The most famous recent example – to go alongside Jimi Hendrix, Prince and Aretha Franklin – is Chadwick Boseman, who last year tragically died from cancer at just 42 without leaving a will. His wife had to file documents in probate court asking to be named an administrator of the actor’s estate.
Now, the reasons may have been deeply personal but, from an outside perspective, getting your affairs in order is vital for your legacy and often the financial future of loved ones.
What is estate planning?
According to Investopedia, estate planning is the “preparation of tasks that serve to manage an individual's asset base in the event of their incapacitation or death”. The planning includes the bequest of assets to heirs and the settlement of estate taxes.
This involves determining how an individual’s assets will be preserved, managed, and distributed and can include everything from making a will, setting up trusts and/or making charitable donations to limit estate taxes, to naming an executor and beneficiaries, and setting up funeral arrangements.
Why is it so important?
Ben Hopf, founder and CEO of Atticus, an estate settlement and inheritance platform, said many people simple struggle getting access to trusted advisors, who can explain the importance of the process. Atticus, for example, aims to democratize access to tools traditionally enjoyed by only the high-net-worth, bringing together the 17 professions involved in settling a loved one’s estate and directing them to the right people – including financial advisors – in the relevant jurisdiction in Canada and the U.S.
What are the risks if an estate plan is not made? Well, without a will, intestacy laws kick in and the government has a prescribed method for distributing the assets. Generally, if you’re married, it goes to the spouse and to the kids, if there are some. If not, then the assets go up to the parents and then over to brothers and sisters, and subsequently down to nieces, nephews, extenuating out to next of kin.
But things can quickly get complicated. Hopf said: “[Without a will], a lot of times it'll say things like ‘everything else divided equally among my heirs’. What gets really hard is when you don't have liquid assets. Dollars are easy to divide, but how do you divide the sentimental aspects? Your mom's jewellery or the wedding band across multiple daughters?
“You get all these conversations around who is actually going to get what and, unfortunately, it can create a lot of divide across surviving family members, unless it's very, very specified as to who gets what. Wills help avoid some of that.”
The role of an advisor
There are many reasons why estate planning should be a key part of an advisor’s service. Firstly, effective planning will help maximise the amount of money the family gets to keep after tax.

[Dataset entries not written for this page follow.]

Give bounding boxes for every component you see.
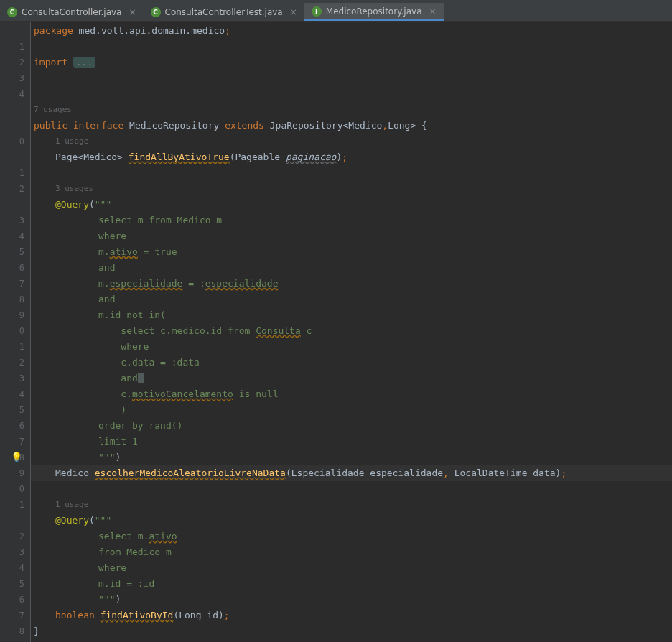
close-icon[interactable]: ×	[429, 6, 436, 17]
code-line: where	[31, 228, 672, 244]
code-line: )	[31, 402, 672, 418]
usage-hint[interactable]: 7 usages	[31, 102, 672, 118]
tab-medico-repository[interactable]: I MedicoRepository.java ×	[304, 3, 444, 21]
code-line	[31, 86, 672, 102]
editor-area: 1234 0 12 3456789012345678901 2345678901…	[0, 22, 672, 642]
usage-hint[interactable]: 3 usages	[31, 181, 672, 197]
code-line: and	[31, 292, 672, 307]
code-line: where	[31, 560, 672, 576]
code-line: Page<Medico> findAllByAtivoTrue(Pageable…	[31, 149, 672, 165]
code-line: import ...	[31, 55, 672, 70]
code-area[interactable]: package med.voll.api.domain.medico; impo…	[30, 22, 672, 642]
class-icon: C	[7, 7, 17, 17]
code-line	[31, 70, 672, 86]
fold-indicator[interactable]: ...	[73, 57, 95, 68]
code-line: 💡""")	[31, 450, 672, 465]
tab-label: MedicoRepository.java	[326, 6, 422, 17]
tab-consulta-controller[interactable]: C ConsultaController.java ×	[0, 3, 144, 21]
code-line: limit 1	[31, 434, 672, 450]
code-line: @Query("""	[31, 513, 672, 529]
code-line: select c.medico.id from Consulta c	[31, 323, 672, 339]
tab-label: ConsultaControllerTest.java	[165, 7, 283, 17]
close-icon[interactable]: ×	[290, 7, 297, 17]
class-icon: C	[151, 7, 161, 17]
close-icon[interactable]: ×	[129, 7, 136, 17]
code-line: """)	[31, 592, 672, 608]
tab-label: ConsultaController.java	[22, 7, 121, 17]
code-line	[31, 165, 672, 181]
code-line: from Medico m	[31, 544, 672, 560]
code-line	[31, 639, 672, 642]
code-line: select m from Medico m	[31, 213, 672, 228]
code-line: package med.voll.api.domain.medico;	[31, 23, 672, 39]
code-line: and	[31, 260, 672, 276]
line-gutter: 1234 0 12 3456789012345678901 2345678901	[0, 22, 30, 642]
code-line: c.data = :data	[31, 355, 672, 371]
editor-tabs: C ConsultaController.java × C ConsultaCo…	[0, 0, 672, 22]
usage-hint[interactable]: 1 usage	[31, 134, 672, 149]
code-line: public interface MedicoRepository extend…	[31, 118, 672, 134]
interface-icon: I	[312, 6, 322, 17]
code-line	[31, 481, 672, 497]
code-line: Medico escolherMedicoAleatorioLivreNaDat…	[31, 465, 672, 481]
code-line: }	[31, 623, 672, 639]
usage-hint[interactable]: 1 usage	[31, 497, 672, 513]
tab-consulta-controller-test[interactable]: C ConsultaControllerTest.java ×	[144, 3, 304, 21]
code-line: m.id not in(	[31, 307, 672, 323]
code-line: m.id = :id	[31, 576, 672, 592]
code-line: c.motivoCancelamento is null	[31, 386, 672, 402]
code-line: @Query("""	[31, 197, 672, 213]
code-line: where	[31, 339, 672, 355]
code-line: and	[31, 371, 672, 386]
lightbulb-icon[interactable]: 💡	[11, 450, 21, 460]
code-line: select m.ativo	[31, 529, 672, 544]
code-line	[31, 39, 672, 55]
code-line: order by rand()	[31, 418, 672, 434]
code-line: m.especialidade = :especialidade	[31, 276, 672, 292]
code-line: m.ativo = true	[31, 244, 672, 260]
code-line: boolean findAtivoById(Long id);	[31, 608, 672, 623]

It also allows them to provide a more holistic offering, building relationships with the next generation of clients in the process. Purpose Advisor Solutions teamed up with estate planning platform Willful to assist clients in creating a will and collecting power of attorney documents online.
J-F Courville, managing partner at PAS, said: “The problem is, a lot of these things [like estate planning] in the traditional industry, are mysterious and hard to understand. They've been stuck in jargon and it's an interaction that's very transactional.

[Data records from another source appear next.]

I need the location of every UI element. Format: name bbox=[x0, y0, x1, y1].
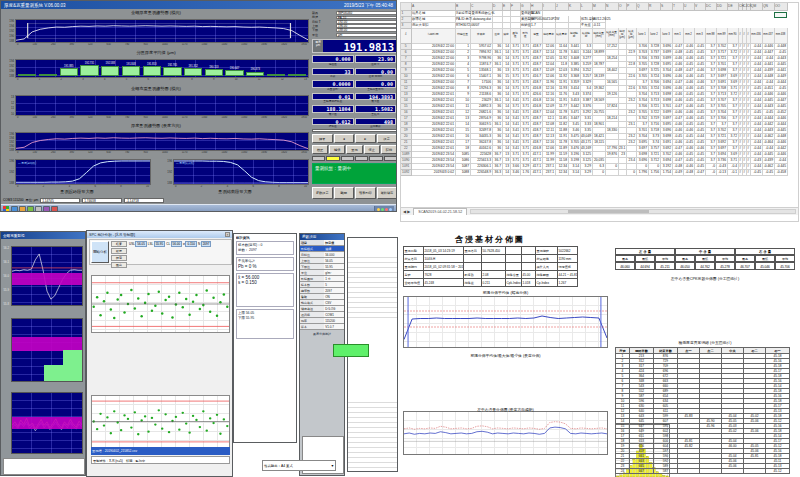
progress-groove[interactable] bbox=[312, 129, 397, 132]
indicator-light[interactable] bbox=[326, 156, 339, 161]
readout-value: 0.00 bbox=[355, 68, 397, 76]
y-axis-labels: 196192188 bbox=[3, 159, 15, 185]
tray-icon[interactable] bbox=[377, 208, 380, 211]
parameter-value-field[interactable]: IMP06U60 bbox=[336, 11, 397, 15]
parameter-value-field[interactable]: 188.00 bbox=[336, 28, 397, 32]
toolbar-button[interactable]: 顯示 bbox=[111, 248, 127, 254]
bottom-button[interactable]: 報表列印 bbox=[355, 187, 376, 199]
value-field-1[interactable]: 1.14745 bbox=[40, 198, 80, 203]
limit-value: 2097 bbox=[201, 241, 212, 247]
control-button[interactable]: ► bbox=[355, 134, 376, 143]
indicator-light[interactable] bbox=[384, 156, 397, 161]
value-field-2[interactable]: 1.74638 bbox=[82, 198, 122, 203]
taskbar-app-icon[interactable] bbox=[51, 206, 58, 212]
setting-value: 2097 bbox=[324, 288, 344, 293]
setting-value: ON bbox=[324, 294, 344, 299]
indicator-light[interactable] bbox=[355, 156, 368, 161]
detail-cells: 序號開始米數結束米數左一左二中央右二右一121387645.1823127294… bbox=[616, 348, 790, 474]
limit-field[interactable]: LSL 55.95 bbox=[148, 241, 165, 247]
readout-cell: 0.00 速度 M/Min bbox=[355, 68, 398, 81]
limit-field[interactable]: USL 56.05 bbox=[129, 241, 147, 247]
summary-value: 44.694 bbox=[635, 262, 655, 270]
toolbar-button[interactable]: 設定 bbox=[111, 255, 127, 261]
report-output-combo[interactable]: 報表輸出：A4 直式 ▼ bbox=[262, 460, 336, 471]
spc-window-titlebar[interactable]: SPC 統計分析 - [X̄-R 管制圖] × bbox=[87, 231, 232, 238]
horizontal-scrollbar[interactable] bbox=[470, 209, 796, 214]
readout-value: 194.3893 bbox=[355, 93, 397, 101]
control-button[interactable]: 記錄 bbox=[381, 145, 397, 154]
os-taskbar[interactable] bbox=[1, 204, 396, 212]
control-button[interactable]: 設定 bbox=[377, 134, 398, 143]
taskbar-app-icon[interactable] bbox=[11, 206, 18, 212]
start-button[interactable] bbox=[3, 206, 9, 212]
summary-subheader-row: 最高最低平均最高最低平均最高最低平均 bbox=[615, 255, 795, 262]
limit-field[interactable]: N 2097 bbox=[198, 241, 211, 247]
toolbar-button[interactable]: 檔案 bbox=[111, 241, 127, 247]
tick-label: 196 bbox=[3, 159, 14, 163]
close-icon[interactable]: × bbox=[225, 232, 230, 237]
setting-name: 樣本數 bbox=[300, 282, 324, 287]
tick-label: 12 bbox=[281, 78, 284, 82]
main-readout: 厚度 μm 191.9813 bbox=[312, 39, 397, 53]
tray-icon[interactable] bbox=[381, 208, 384, 211]
window-titlebar[interactable]: 厚度&克重量測系統 V.06.00.03 2019/5/23 下午 05:40:… bbox=[1, 1, 396, 9]
taskbar-app-icon[interactable] bbox=[27, 206, 34, 212]
sheet-nav-buttons[interactable]: ◀ ▶ bbox=[403, 209, 410, 214]
toolbar-button[interactable]: 匯出 bbox=[111, 262, 127, 268]
tick-label: 1430 bbox=[221, 116, 227, 120]
tick-label: 192 bbox=[3, 170, 14, 174]
indicator-light[interactable] bbox=[341, 156, 354, 161]
readout-value: 0.012 bbox=[312, 118, 354, 126]
xbar-control-chart bbox=[91, 275, 230, 333]
monitor-window-titlebar[interactable]: 全幅克重監視 bbox=[1, 232, 85, 239]
length-trend-chart bbox=[15, 132, 309, 151]
readout-cell: 1.5082 全距 R bbox=[355, 105, 398, 118]
column-name: 項目 bbox=[300, 240, 324, 245]
tick-label: 3 bbox=[82, 78, 83, 82]
tray-icon[interactable] bbox=[389, 208, 392, 211]
indicator-light[interactable] bbox=[369, 156, 382, 161]
taskbar-app-icon[interactable] bbox=[43, 206, 50, 212]
setting-name: 儲存路徑 bbox=[300, 306, 324, 311]
sheet-tab[interactable]: SCAN2019-04-02-21-58-52 bbox=[413, 208, 467, 215]
bottom-button[interactable]: 離開 bbox=[334, 187, 355, 199]
bottom-button[interactable]: 資料儲存 bbox=[377, 187, 398, 199]
control-button[interactable]: 補償 bbox=[329, 145, 345, 154]
scrollbar-thumb[interactable] bbox=[568, 210, 649, 213]
tick-label: 194 bbox=[3, 24, 14, 28]
tick-label: 0 bbox=[17, 116, 18, 120]
bottom-button[interactable]: 參數設定 bbox=[312, 187, 333, 199]
taskbar-app-icon[interactable] bbox=[19, 206, 26, 212]
settings-row[interactable]: 版本 V1.0.7 bbox=[300, 324, 344, 330]
control-button[interactable]: 停止 bbox=[364, 145, 380, 154]
control-button[interactable]: 校正 bbox=[312, 145, 328, 154]
setting-name: 上限值 bbox=[300, 258, 324, 263]
spec-band bbox=[12, 337, 82, 351]
status-row[interactable]: 管制條件：X̄-R (n=5) 狀態：監視中 bbox=[91, 456, 230, 464]
control-button[interactable]: 歸零 bbox=[312, 134, 333, 143]
selected-cell[interactable] bbox=[774, 12, 787, 18]
x-axis-labels: 0130260390520650780910104011701300143015… bbox=[3, 151, 309, 155]
file-list-item[interactable] bbox=[4, 469, 84, 474]
tray-icon[interactable] bbox=[385, 208, 388, 211]
status-row-selected[interactable]: 量測檔：20190402_215852.csv bbox=[91, 447, 230, 455]
y-axis-labels: 13121110 bbox=[3, 95, 15, 116]
monitor-window: 全幅克重監視 56.256.156.055.955.8 bbox=[0, 231, 86, 476]
bar bbox=[80, 65, 98, 76]
parameter-value-field[interactable]: 192.00 bbox=[336, 20, 397, 24]
parameter-value-field[interactable]: 196.00 bbox=[336, 24, 397, 28]
setting-name: 目標值 bbox=[300, 252, 324, 257]
limit-field[interactable]: σ 0.150 bbox=[183, 241, 197, 247]
indicator-light[interactable] bbox=[312, 156, 325, 161]
taskbar-app-icon[interactable] bbox=[35, 206, 42, 212]
limit-field[interactable]: CL 56.00 bbox=[166, 241, 182, 247]
value-field-3[interactable]: -1.14718 bbox=[124, 198, 164, 203]
parameter-value-field[interactable]: μm bbox=[336, 33, 397, 37]
sheet-cells[interactable]: ABCDEFGHIJKLMNOPQRSTUVDCDDDECHCJCKQMQNOO… bbox=[401, 3, 787, 175]
setting-value: g/m² bbox=[324, 270, 344, 275]
bar bbox=[60, 68, 78, 76]
parameter-value-field[interactable]: PA-10 bbox=[336, 16, 397, 20]
start-analysis-button[interactable]: 開始分析 bbox=[91, 241, 109, 263]
control-button[interactable]: 量測 bbox=[346, 145, 362, 154]
control-button[interactable]: ◄ bbox=[334, 134, 355, 143]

“Having partnerships, like the one with Willful, means you can demystify, explain in simple terms and create a really intuitive experience. The client also has a person they trust helping them navigate it all."

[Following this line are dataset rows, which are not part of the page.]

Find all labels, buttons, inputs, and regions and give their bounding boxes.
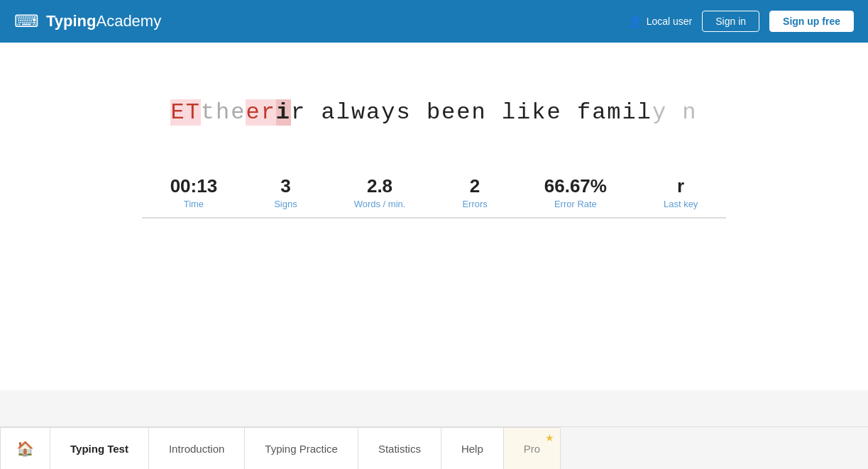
tab-help-label: Help — [461, 443, 483, 455]
user-label: Local user — [647, 16, 693, 27]
stat-signs-value: 3 — [274, 175, 297, 197]
logo-suffix: Academy — [96, 12, 161, 30]
page-wrapper: ⌨ TypingAcademy 👤 Local user Sign in Sig… — [0, 0, 868, 469]
stat-errorrate-label: Error Rate — [554, 199, 597, 209]
tab-pro-label: Pro — [524, 443, 540, 455]
tab-typing-practice-label: Typing Practice — [265, 443, 338, 455]
home-icon: 🏠 — [16, 440, 34, 457]
main-content: ETtheerir always been like family n 00:1… — [0, 43, 868, 390]
tab-typing-practice[interactable]: Typing Practice — [245, 427, 358, 469]
stat-signs-label: Signs — [274, 199, 297, 209]
tab-typing-test-label: Typing Test — [70, 443, 128, 455]
stat-time-value: 00:13 — [170, 175, 218, 197]
logo-text: TypingAcademy — [46, 12, 161, 31]
tab-statistics[interactable]: Statistics — [358, 427, 441, 469]
pro-star-icon: ★ — [545, 432, 554, 443]
header: ⌨ TypingAcademy 👤 Local user Sign in Sig… — [0, 0, 868, 43]
typing-display: ETtheerir always been like family n — [170, 99, 697, 126]
signin-button[interactable]: Sign in — [702, 11, 759, 32]
tab-pro[interactable]: Pro ★ — [504, 427, 561, 469]
stat-errorrate-value: 66.67% — [544, 175, 607, 197]
stat-errors-label: Errors — [462, 199, 487, 209]
stat-errorrate: 66.67% Error Rate — [516, 168, 635, 219]
tab-typing-test[interactable]: Typing Test — [50, 427, 149, 469]
user-info: 👤 Local user — [628, 15, 693, 28]
stat-lastkey-value: r — [664, 175, 698, 197]
signup-button[interactable]: Sign up free — [769, 11, 854, 32]
tab-home[interactable]: 🏠 — [0, 427, 50, 469]
tab-help[interactable]: Help — [441, 427, 504, 469]
typed-correct-1: the — [201, 99, 246, 126]
header-right: 👤 Local user Sign in Sign up free — [628, 11, 854, 32]
text-remaining: r always been like famil — [291, 99, 652, 126]
logo-area: ⌨ TypingAcademy — [14, 11, 161, 31]
text-faded: y n — [652, 99, 698, 126]
stat-signs: 3 Signs — [246, 168, 326, 219]
stat-errors-value: 2 — [462, 175, 487, 197]
nav-tabs: 🏠 Typing Test Introduction Typing Practi… — [0, 426, 868, 469]
stat-time-label: Time — [184, 199, 204, 209]
char-current: i — [276, 99, 291, 126]
stat-wpm: 2.8 Words / min. — [326, 168, 434, 219]
logo-bold: Typing — [46, 12, 96, 30]
tab-introduction[interactable]: Introduction — [149, 427, 245, 469]
tab-introduction-label: Introduction — [169, 443, 224, 455]
typed-error-2: er — [246, 99, 275, 126]
stat-time: 00:13 Time — [142, 168, 246, 219]
stat-wpm-value: 2.8 — [354, 175, 406, 197]
logo-icon: ⌨ — [14, 11, 39, 31]
stat-lastkey: r Last key — [635, 168, 726, 219]
tab-statistics-label: Statistics — [378, 443, 421, 455]
stat-lastkey-label: Last key — [664, 199, 698, 209]
typed-error-1: ET — [170, 99, 200, 126]
user-icon: 👤 — [628, 15, 642, 28]
stats-row: 00:13 Time 3 Signs 2.8 Words / min. 2 Er… — [142, 168, 727, 219]
stat-wpm-label: Words / min. — [354, 199, 406, 209]
stat-errors: 2 Errors — [434, 168, 515, 219]
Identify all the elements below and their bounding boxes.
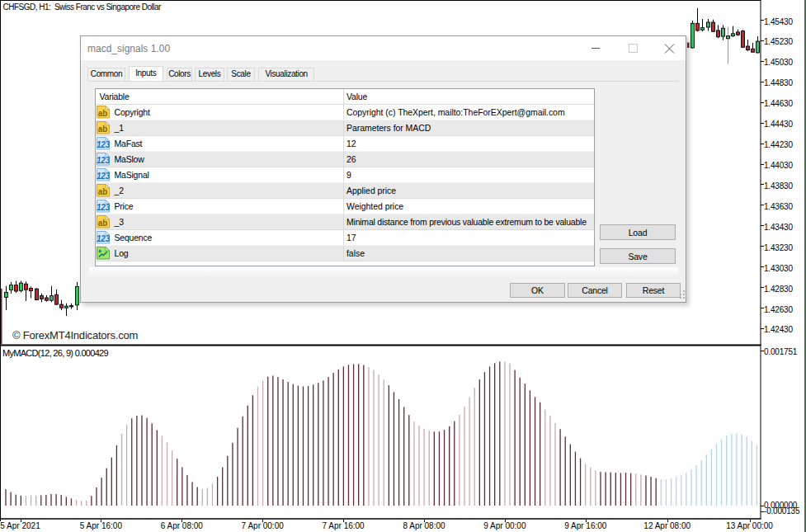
svg-text:123: 123 bbox=[97, 172, 110, 181]
svg-text:ab: ab bbox=[98, 125, 107, 134]
svg-text:ab: ab bbox=[98, 219, 107, 228]
svg-text:ab: ab bbox=[98, 109, 107, 118]
svg-text:123: 123 bbox=[97, 140, 110, 149]
svg-text:123: 123 bbox=[97, 156, 110, 165]
svg-text:123: 123 bbox=[97, 203, 110, 212]
svg-text:ab: ab bbox=[98, 187, 107, 196]
svg-text:123: 123 bbox=[97, 234, 110, 243]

He added that when it comes to bringing estate planning into an advisors’ service offering, it makes it a lot easier for the advisor to fully understand a client's plan and their path of transition. Whether it’s beginning to open accounts or having conversations from that wholesome family view, it’s a good entry point to start thinking about how to bring on the next gen into the advisors’ life.
Courville said: “If the next generation, who may not be completely ready for an advisor yet, can actually start understanding what the elements of value are that an advisor can bring in through this guidance, like with a will or a conversation about investments, these will be useful at some point, and the next generation will be prepared.”